Según el Evangelio de Lucas, en por lo menos dos ocasiones Cristo Jesús dijo tiernamente a los que estaban afligidos: “No llores”. Primero, a una madre que había perdido a su único hijo, luego al jefe de una sinagoga y a su familia y amigos que lloraban porque su hija pequeña acababa de fallecer (véanse capítulos 7 y 8).
Jesús podía hablar con tanta autoridad y ternura porque, para su sentido espiritual, el joven y la niña no estaban muertos sino vivos. Esta era la realidad, la verdad del ser invisible para los sentidos humanos, porque Dios preserva para siempre la vida de cada uno de Sus hijos.

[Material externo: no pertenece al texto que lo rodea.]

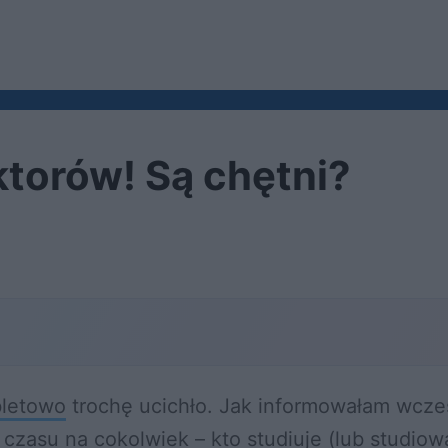
torów! Są chętni?
letowo
trochę ucichło. Jak informowałam wcześ
zasu na cokolwiek – kto studiuje (lub studiow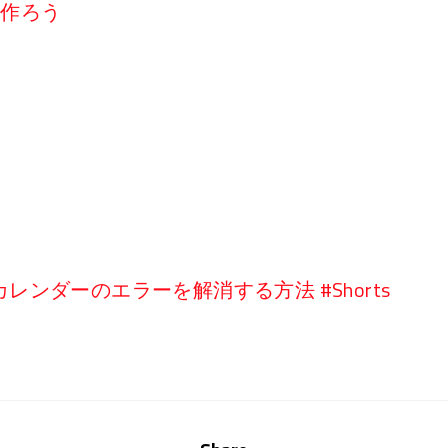
リを作ろう
ンダーのエラーを解消する方法 #Shorts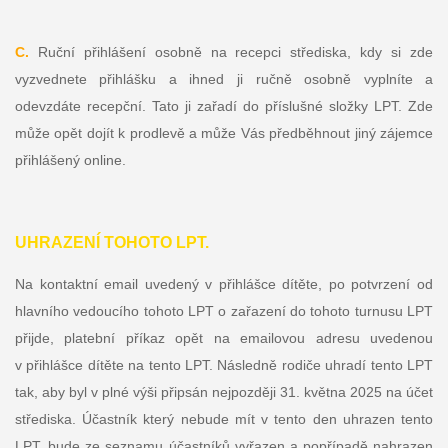
C.
Ruční přihlášení osobně na recepci střediska, kdy si zde
vyzvednete přihlášku a ihned ji ručně osobně vyplníte a
odevzdáte recepční. Tato ji zařadí do příslušné složky LPT. Zde
může opět dojít k prodlevě a může Vás předběhnout jiný zájemce
přihlášený online.
UHRAZENÍ TOHOTO LPT.
Na kontaktní email uvedený v přihlášce dítěte, po potvrzení od
hlavního vedoucího tohoto LPT o zařazení do tohoto turnusu LPT
přijde, platební příkaz opět na emailovou adresu uvedenou
v přihlášce dítěte na tento LPT. Následně rodiče uhradí tento LPT
tak, aby byl v plné výši připsán nejpozději 31. května 2025 na účet
střediska. Účastník který nebude mít v tento den uhrazen tento
LPT, bude ze seznamu účastníků vyřazen a popřípadě nahrazen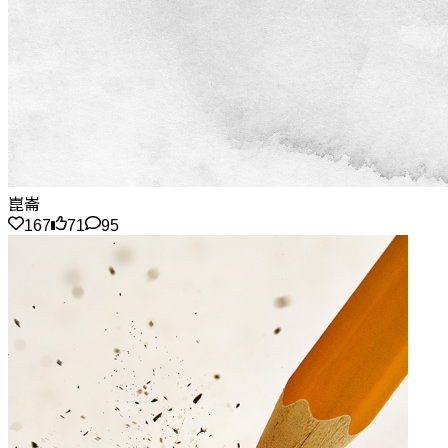
崑崙
167
71
95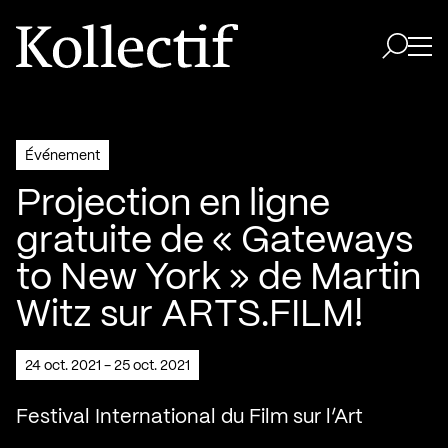
Aller à la page d'accueil
Logo Kollectif
Ouvri
Ouvrir 
Événement
Projection en ligne
gratuite de « Gateways
to New York » de Martin
Witz sur ARTS.FILM!
24 oct. 2021 - 25 oct. 2021
Festival International du Film sur l’Art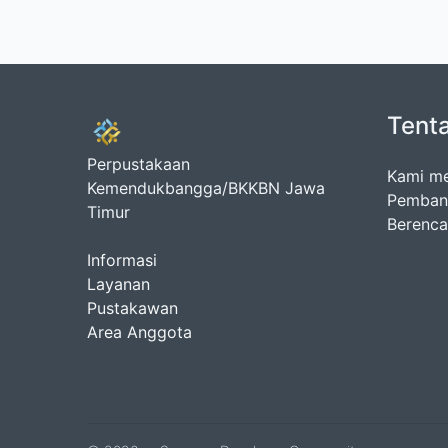
Tent
Perpustakaan
Kami me
Kemendukbangga/BKKBN Jawa
Pembang
Timur
Berenca
Informasi
Layanan
Pustakawan
Area Anggota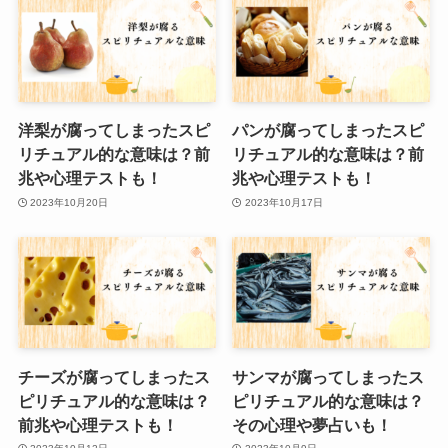
洋梨が腐ってしまったスピ
パンが腐ってしまったスピ
リチュアル的な意味は？前
リチュアル的な意味は？前
兆や心理テストも！
兆や心理テストも！
2023年10月20日
2023年10月17日
チーズが腐ってしまったス
サンマが腐ってしまったス
ピリチュアル的な意味は？
ピリチュアル的な意味は？
前兆や心理テストも！
その心理や夢占いも！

Jesús afirma: “Dios no es Dios de muertos, sino de vivos, pues para él todos viven” (Lucas 20:38). Jesús era consciente de que un hijo de Dios vive en Dios, es inseparable de Dios, que es la Vida eterna. Tanto al joven como a la niña, les ordenó: “Levántate”. En otras palabras, despierta del sueño de vida en la materia a la comprensión de la vida en el Espíritu, la única Vida. Al obedecer la instrucción de Jesús, fueron sanados de inmediato y se levantaron a una nueva experiencia. Las lágrimas de padres y amigos fueron reemplazadas por la alegría y la gratitud, y Dios fue glorificado.